Security and privacy-sensitive smartphone applications use trusted execution environments (TEEs) to protect sensitive operations from malicious code. By design, TEEs have privileged access to the entire system but expose little to no insight into their inner workings. Moreover, real-world TEEs enforce strict format and protocol interactions when communicating with trusted applications (TAs), which prohibits effective automated testing.
TEEzz is the first TEE-aware fuzzing framework capable of effectively fuzzing TAs in situ on production smartphones, i.e., the TA runs in the encrypted and protected TEE and the fuzzer may only observe interactions with the TA but has no control over the TA’s code or data. Unlike traditional fuzzing techniques, which monitor the execution of a program being fuzzed and view its memory after a crash, TEEzz only requires a limited view of the target. TEEzz overcomes key limitations of TEE fuzzing (e.g., lack of visibility into the executed TAs, proprietary exchange formats, and value dependencies of interactions) by automatically attempting to infer the field types and message dependencies of the TA API through its interactions, designing state- and type-aware fuzzing mutators, and creating an in situ, on-device fuzzer.

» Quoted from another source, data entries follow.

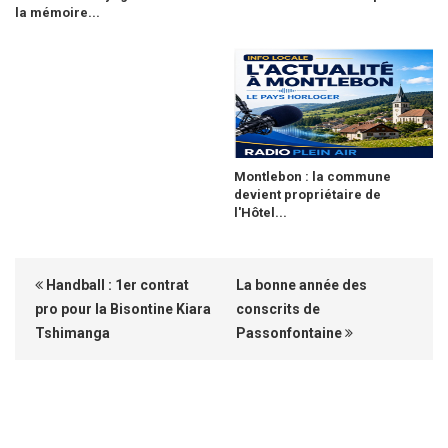
la mémoire...
Montlebon : la commune
devient propriétaire de
l'Hôtel...
Handball : 1er contrat
La bonne année des
pro pour la Bisontine Kiara
conscrits de
Tshimanga
Passonfontaine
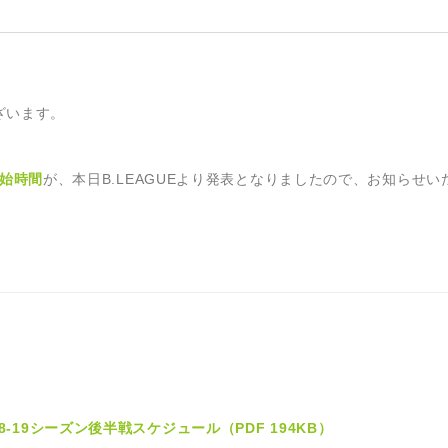
ざいます。
開始時間
が、本日B.LEAGUEより発表となりましたので、お知らせい
2018-19シーズン後半戦スケジュール（PDF 194KB）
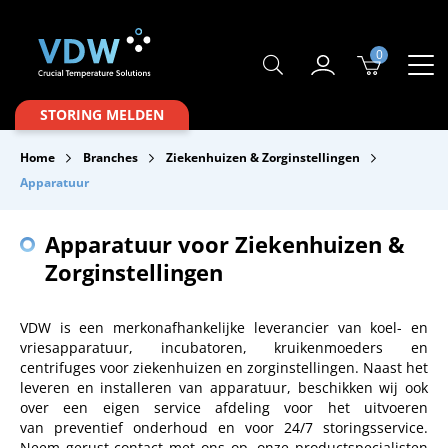
0
Producten
STORING MELDEN
Branches
Home
Branches
Ziekenhuizen & Zorginstellingen
Merken
Apparatuur
Over VDW
Apparatuur voor Ziekenhuizen &
Service & Onderhoud
Zorginstellingen
Contact
VDW is een merkonafhankelijke leverancier van koel- en
vriesapparatuur, incubatoren, kruikenmoeders en
Downloads
centrifuges voor ziekenhuizen en zorginstellingen. Naast het
leveren en installeren van apparatuur, beschikken wij ook
over een eigen service afdeling voor het uitvoeren
van preventief onderhoud en voor 24/7 storingsservice.
Neem gerust contact met ons op, onze productspecialisten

We found 13 previously unknown bugs in the latest versions of OPTEE TAs. We also ran TEEzz on popular phones and found 40 unique bugs for which one CVE was assigned so far.
Marcel Busch is a PostDoc at EPFL with the HexHive group. His current research focus is mobile security with a special interest in Android TEEs and fuzzing. Outside of work, Marcel enjoys solving CTF challenges and capturing flags with FAUST, Shellphish, p0lygl0ts, or the 0rganizers.